Example: Complex State Management¶
Here's a more complete example showing complex state management:
from haiway import State
from uuid import UUID, uuid4
from datetime import datetime
from collections.abc import Sequence
class Address(State):
street: str
city: str
country: str = "USA"
class Contact(State):
email: str
phone: str | None = None
class User(State):
id: UUID
name: str
address: Address
contact: Contact
roles: Sequence[str] = ()
active: bool = True
created_at: datetime
updated_at: datetime
# Create an instance
user = User(
id=uuid4(),
name="Alice Smith",
address=Address(
street="123 Main St",
city="Springfield",
),
contact=Contact(
email="alice@example.com",
),
created_at=datetime.now(),
updated_at=datetime.now(),
)
# Update a simple attribute
user1 = user.updated(name="Alice Johnson")
# Update multiple attributes
user3 = user.updated(
active=False,
updated_at=datetime.now(),
)
# Update a nested attribute directly
new_address = user.address.updated(street="456 Oak Ave")
user4 = user.updated(address=new_address)
Performance Considerations¶
While State instances are immutable, creating new instances for updates has minimal overhead as only the changed paths are reconstructed.
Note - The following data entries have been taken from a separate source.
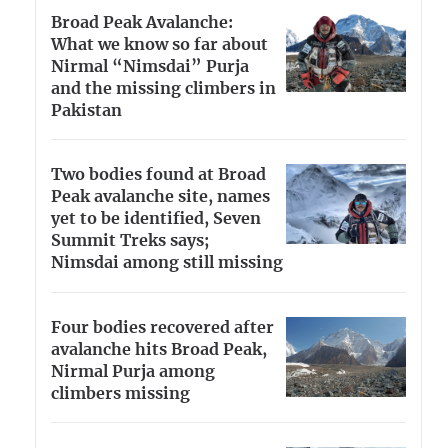
Broad Peak Avalanche:
What we know so far about
Nirmal “Nimsdai” Purja
and the missing climbers in
Pakistan
Two bodies found at Broad
Peak avalanche site, names
yet to be identified, Seven
Summit Treks says;
Nimsdai among still missing
Four bodies recovered after
avalanche hits Broad Peak,
Nirmal Purja among
climbers missing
The validation system is optimized to be fast for typical use cases.
For high-performance scenarios:
- Keep State classes relatively small and focused
- Consider using path-based updates for nested changes
- If needed, batch multiple updates into a single
updatedcall
Integration with Haiway Context¶
State classes are designed to work seamlessly with Haiway's context system:
from haiway import ctx, State
class AppConfig(State):
debug: bool = False
log_level: str = "INFO"
async def main():
# Provide state to context
async with ctx.scope("main", AppConfig(debug=True)):
# Access state from context
config = ctx.state(AppConfig)
# Create updated state in nested context
async with ctx.scope("debug", config.updated(log_level="DEBUG")):
# Use updated state
debug_config = ctx.state(AppConfig)
assert debug_config.log_level == "DEBUG"
This pattern enables effective dependency injection and state propagation throughout your application.